The MindBot project aims "to promote the mental health and well-being of factory workers, adopting a user-centric design approach in industry," says Prajod. Although efficient, the introduction of robots in the workplace can create stressful situations for workers. Often, workers are not acquainted with the technical details of the robots they work with. This lack of familiarity can lead to confusion and stress, especially when encountering error messages or when feeling overwhelmed by the demands of the technology. Prajod is therefore researching how to better support workers in their interactions with robots.

The MindBot project adheres to the Human-Machine Interaction criteria for AI-based production, as established by a working group led by the University of Augsburg and the Fraunhofer Institute for Industrial Engineering (IAO) in Stuttgart as part of the platform "Learning Systems."

MindBot focuses on the intuitive use of collaborative robots, so-called cobots, which are based on a human-centered design approach to ensure a reasonable distribution of tasks between the human and the machine. "Distributing tasks efficiently means doing it in a way that acknowledges the worker’s skills," says Prajod. "One approach is to assign repetitive tasks to the cobot, allowing the worker to engage in more diverse activities that align with their abilities." In this way, apathy and boredom caused by tasks that are either too easy or too challenging can be avoided.

The MindBot project is pioneering the development of communication methods between workers and cobots that are inspired by natural face-to-face communication. As Prajod explains, "Intuitively, once a worker finishes a task and wants to collaborate with another worker, they make eye contact with the respective colleague." Programming the cobots in such a way that they can recognize and react to these social cues is an important goal of the project.

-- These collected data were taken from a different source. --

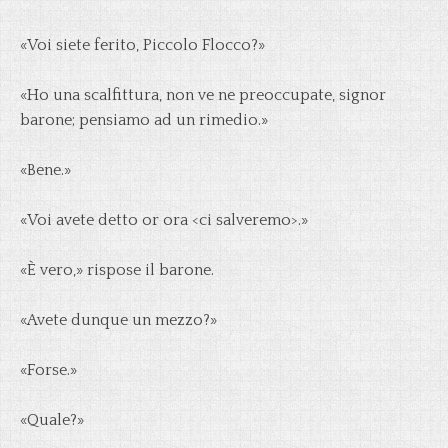
«Voi siete ferito, Piccolo Flocco?»
«Ho una scalfittura, non ve ne preoccupate, signor
barone; pensiamo ad un rimedio.»
«Bene.»
«Voi avete detto or ora <ci salveremo>.»
«È vero,» rispose il barone.
«Avete dunque un mezzo?»
«Forse.»
«Quale?»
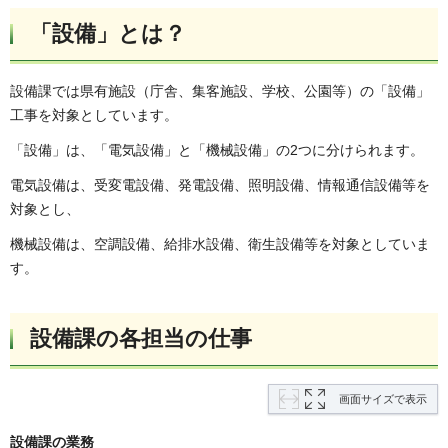
「設備」とは？
設備課では県有施設（庁舎、集客施設、学校、公園等）の「設備」
工事を対象としています。
「設備」は、「電気設備」と「機械設備」の2つに分けられます。
電気設備は、受変電設備、発電設備、照明設備、情報通信設備等を
対象とし、
機械設備は、空調設備、給排水設備、衛生設備等を対象としていま
す。
設備課の各担当の仕事
画面サイズで表示
設備課の業務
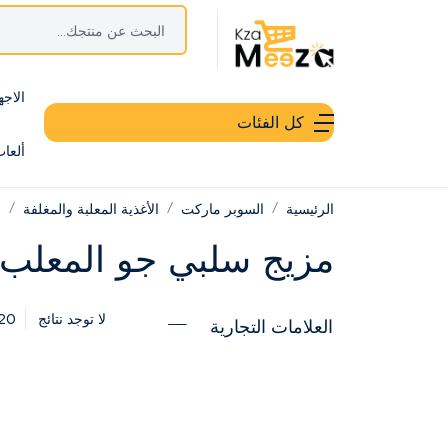
الاجه
كل الفئات
ألعا
الرئيسية
السوبر ماركت
الأغذية المعلبة والمغلفة
م
مزيج سلبي جو المعلب
20
لا توجد نتائج
العلامات التجارية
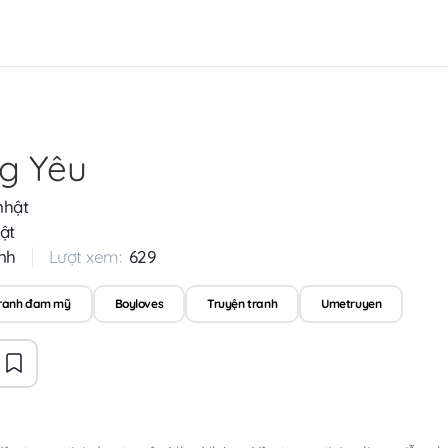
g Yêu
nhật
ật
nh
Lượt xem:
629
tranh đam mỹ
Boyloves
Truyện tranh
Umetruyen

Another way to foster stress-free communication is achieved by integrating a customizable avatar to accompany the cobot. The primary aim is to humanize the cobot by giving it a ‘human’ face, which transforms its appearance from being just that of a machine to being something akin to a colleague. This strategy is designed to personalize the cobot, making it more relatable and approachable for human workers, thereby facilitating a more comfortable and collaborative working environment. In particular, the avatar may provide guidance in emotion regulation for human workers, as some strategies used by participants negatively impacted their well-being and productivity.

The versality in cobot behavior also creates the potential for integrating people with autism spectrum disorders (ASD) into the workplace. High-functioning people with ASD often prefer a lower amount of social interaction in the workplace and appreciate greater continuity in their tasks, needs that can be met by cobots. Adaptation to these preferences allows for better integration of people with ASD into industry environments, benefiting not only the workers but also the companies, who have been searching for ways to employ neurodivergent people for a long time. "What is interesting," says Nicora, "is that in our performance analyses, the best-performing person belonged to the ASD group." "This finding highlights the often-overlooked potential of individuals with ASD and validates our efforts to establish inclusive workplaces," says André.

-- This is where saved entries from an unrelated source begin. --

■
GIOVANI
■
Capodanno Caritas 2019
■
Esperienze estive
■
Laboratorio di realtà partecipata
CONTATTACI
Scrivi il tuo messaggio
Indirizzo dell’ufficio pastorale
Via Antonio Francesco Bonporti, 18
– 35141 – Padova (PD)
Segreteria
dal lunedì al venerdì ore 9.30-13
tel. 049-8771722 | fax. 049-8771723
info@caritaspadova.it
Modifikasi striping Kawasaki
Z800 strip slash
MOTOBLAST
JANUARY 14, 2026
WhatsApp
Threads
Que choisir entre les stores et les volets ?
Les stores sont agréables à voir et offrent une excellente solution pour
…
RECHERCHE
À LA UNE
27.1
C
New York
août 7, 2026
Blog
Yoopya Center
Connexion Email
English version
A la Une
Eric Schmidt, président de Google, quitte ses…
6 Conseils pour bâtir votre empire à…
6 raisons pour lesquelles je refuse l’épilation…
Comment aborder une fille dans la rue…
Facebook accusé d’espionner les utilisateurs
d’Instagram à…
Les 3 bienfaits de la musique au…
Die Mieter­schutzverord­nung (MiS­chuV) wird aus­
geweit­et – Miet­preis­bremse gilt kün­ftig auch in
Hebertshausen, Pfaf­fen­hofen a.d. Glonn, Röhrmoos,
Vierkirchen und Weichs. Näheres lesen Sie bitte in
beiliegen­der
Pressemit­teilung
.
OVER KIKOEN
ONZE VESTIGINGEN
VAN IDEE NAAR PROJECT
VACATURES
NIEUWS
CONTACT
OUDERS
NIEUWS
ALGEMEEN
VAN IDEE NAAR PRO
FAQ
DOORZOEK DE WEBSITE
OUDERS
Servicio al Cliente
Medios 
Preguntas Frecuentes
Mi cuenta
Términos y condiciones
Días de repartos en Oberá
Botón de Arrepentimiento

While the MindBot project opens up a wide range of opportunities for steering the industrial sector toward the future of work, researchers face several challenges. One of them is the lack of established design guidelines to inform their development efforts. This is partly because cobots are still a relatively new phenomenon in the workplace. Additionally, the dual goal of utilizing cobots to promote mental health and including people with ASD is a completely new endeavor. Another hurdle is the complexity of applying new research methodologies to practical settings, which necessitates securing the commitment of companies to provide suitable test environments. "Getting real-life experience with actual workers is crucial, yet it presents a major challenge," says Prajod.

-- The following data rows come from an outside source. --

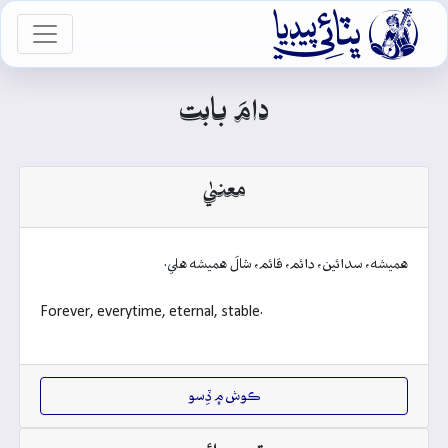

vigation
دامَ بابت
معنيٰ
هميشه، سدائين، دائم، قائم، شالَ هميشه هلي.
Forever, everytime, eternal, stable.
ڪوش ۾ ڏِسو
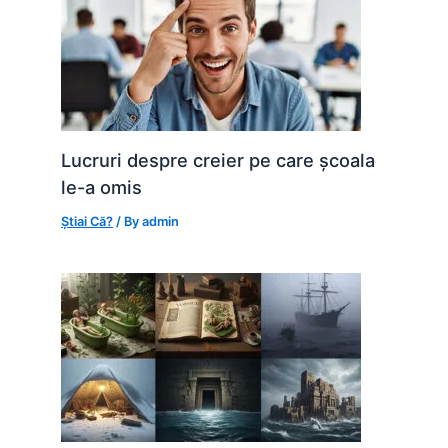
Lucruri despre creier pe care școala
le-a omis
Știai Că?
/ By
admin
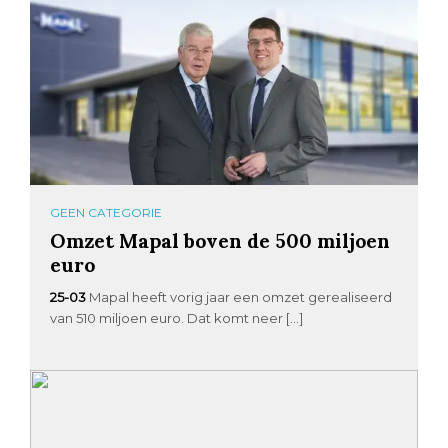
GEEN CATEGORIE
Omzet Mapal boven de 500 miljoen
euro
25-03
Mapal heeft vorig jaar een omzet gerealiseerd
van 510 miljoen euro. Dat komt neer […]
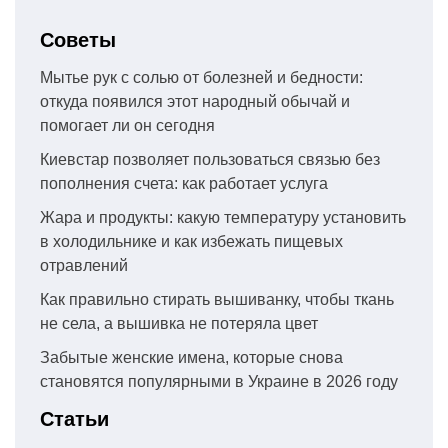
Советы
Мытье рук с солью от болезней и бедности:
откуда появился этот народный обычай и
помогает ли он сегодня
Киевстар позволяет пользоваться связью без
пополнения счета: как работает услуга
Жара и продукты: какую температуру установить
в холодильнике и как избежать пищевых
отравлений
Как правильно стирать вышиванку, чтобы ткань
не села, а вышивка не потеряла цвет
Забытые женские имена, которые снова
становятся популярными в Украине в 2026 году
Статьи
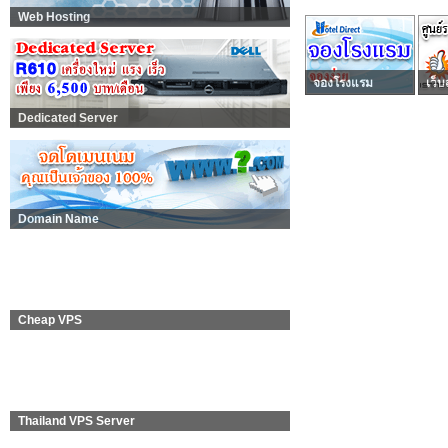
Web Hosting
จองโรงแรม
เว็บ
Dedicated Server
Domain Name
Cheap VPS
Thailand VPS Server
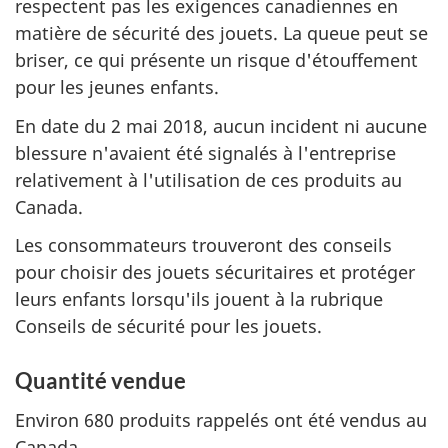
respectent pas les exigences canadiennes en
matière de sécurité des jouets. La queue peut se
briser, ce qui présente un risque d'étouffement
pour les jeunes enfants.
En date du 2 mai 2018, aucun incident ni aucune
blessure n'avaient été signalés à l'entreprise
relativement à l'utilisation de ces produits au
Canada.
Les consommateurs trouveront des conseils
pour choisir des jouets sécuritaires et protéger
leurs enfants lorsqu'ils jouent à la rubrique
Conseils de sécurité pour les jouets.
Quantité vendue
Environ 680 produits rappelés ont été vendus au
Canada.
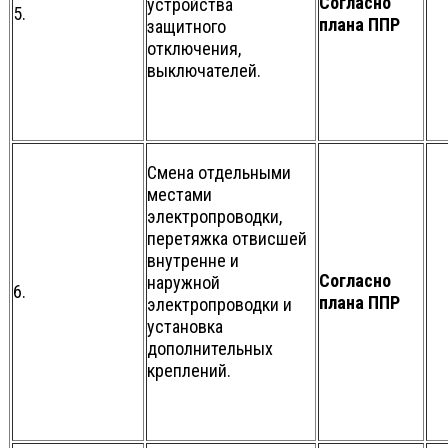
Согласно
устройства
5.
плана ППР
защитного
отключения,
выключателей.
Смена отдельными
местами
электропроводки,
перетяжка отвисшей
внутренне и
Согласно
наружной
6.
плана ППР
электропроводки и
установка
дополнительных
креплений.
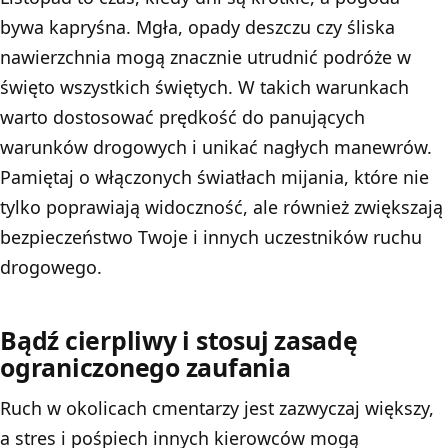
bywa kapryśna. Mgła, opady deszczu czy śliska
nawierzchnia mogą znacznie utrudnić podróże w
święto wszystkich świętych. W takich warunkach
warto dostosować prędkość do panujących
warunków drogowych i unikać nagłych manewrów.
Pamiętaj o włączonych światłach mijania, które nie
tylko poprawiają widoczność, ale również zwiększają
bezpieczeństwo Twoje i innych uczestników ruchu
drogowego.
Bądź cierpliwy i stosuj zasadę
ograniczonego zaufania
Ruch w okolicach cmentarzy jest zazwyczaj większy,
a stres i pośpiech innych kierowców mogą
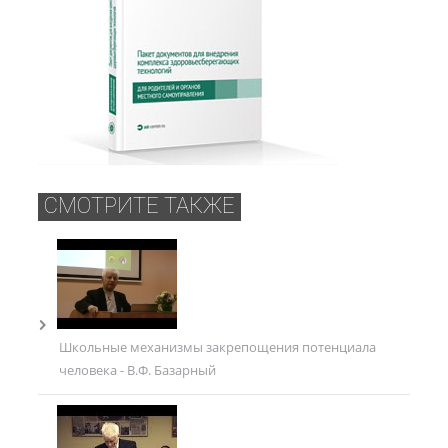
СМОТРИТЕ ТАКЖЕ
Школьные механизмы закрепощения потенциала
человека - В.Ф. Базарный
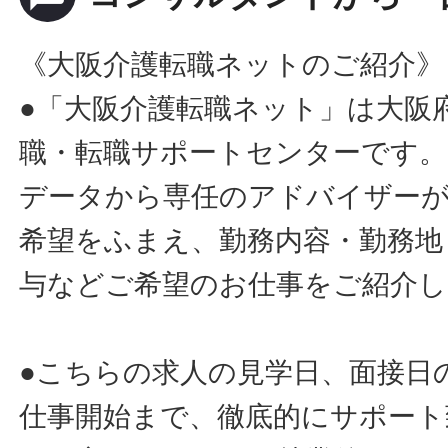
《大阪介護転職ネットのご紹介》
●「大阪介護転職ネット」は大阪
職・転職サポートセンターです。
データから専任のアドバイザー
希望をふまえ、勤務内容・勤務地
与などご希望のお仕事をご紹介し
●こちらの求人の見学日、面接日
仕事開始まで、徹底的にサポート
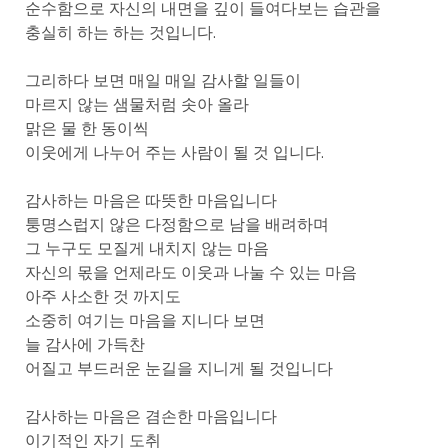
순수함으로 자신의 내면을 깊이 들여다보는 습관을
충실히 하는 하는 것입니다.
그리하다 보면 매일 매일 감사할 일들이
마르지 않는 샘물처럼 솟아 올라
맑은 물 한 동이씩
이웃에게 나누어 주는 사람이 될 것 입니다.
감사하는 마음은 따뜻한 마음입니다
퉁명스럽지 않은 다정함으로 남을 배려하며
그 누구도 모질게 내치지 않는 마음
자신의 몫을 언제라도 이웃과 나눌 수 있는 마음
아주 사소한 것 까지도
소중히 여기는 마음을 지니다 보면
늘 감사에 가득찬
어질고 부드러운 눈길을 지니게 될 것입니다
감사하는 마음은 겸손한 마음입니다
이기적인 자기 도취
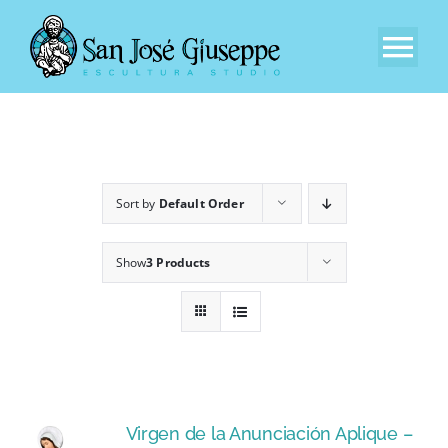
Skip
to
Tog
content
Nav
Inicio
Nuestra Empresa
Sort by
Default Order
Experiencia
Show
3 Products
Catálogo
Contacto
Virgen de la Anunciación Aplique –
ES_ES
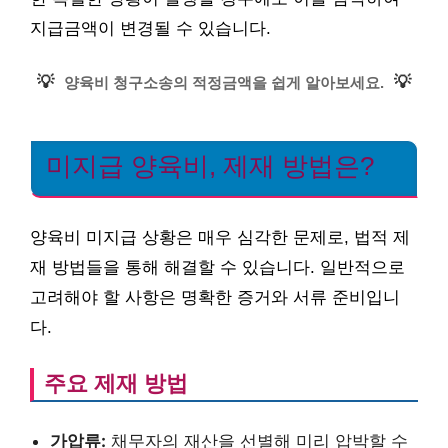
지급금액이 변경될 수 있습니다.
💡
💡
양육비 청구소송의 적정금액을 쉽게 알아보세요.
미지급 양육비, 제재 방법은?
양육비 미지급 상황은 매우 심각한 문제로, 법적 제
재 방법들을 통해 해결할 수 있습니다. 일반적으로
고려해야 할 사항은 명확한 증거와 서류 준비입니
다.
주요 제재 방법
가압류:
채무자의 재산을 선별해 미리 압박할 수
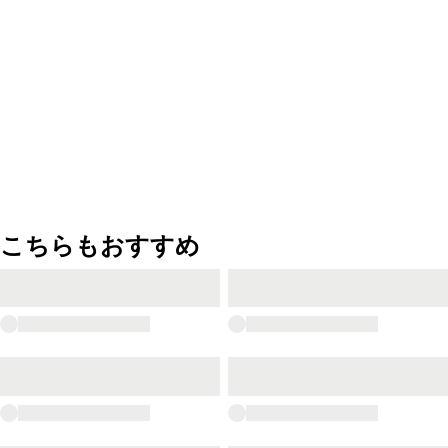
こちらもおすすめ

The emergence of the new generation of cobots holds the promise of substantial benefits for industry. "Compared to traditional industrial robots, cobots allow for a higher degree of flexibility in developing production lines," says Nicora. Unlike large robots typically used in production, cobots do not pose a physical danger to the people working alongside them. They can therefore operate in the same space as the worker without physical barriers or other costly safety measures. "Of course, there are regulations on the maximum speed at which the cobot is allowed to operate," Nicora says. "There are also sensors that enable the cobot to detect collisions with another person or object." Another advantage is that cobots are relatively easy to program: "They can usually be controlled with simple drag-and-drop interfaces, eliminating the need for specialized software engineers."

The MindBot project has successfully completed its first three phases. "Phase one aimed at gathering a general understanding of current cobot usage in companies," says André. This initial phase involved collecting data related to mental health as well as conducting observations and interviews in companies already using cobots. Phase two then focused on enhancing the workers' experience by tailoring cobot technology to meet individual workers’ needs. The recently concluded third phase focused on evaluating the techniques developed in the project. To this end, a workshop with industry stakeholders was conducted including a presentation of the cobot and a discussion of its deployment in an industrial setting.

Looking ahead, future research will focus on conducting comprehensive studies involving a wider array of collaborative activities in real workplaces, taking into account the complementary capabilities and strengths of both human workers and cobots.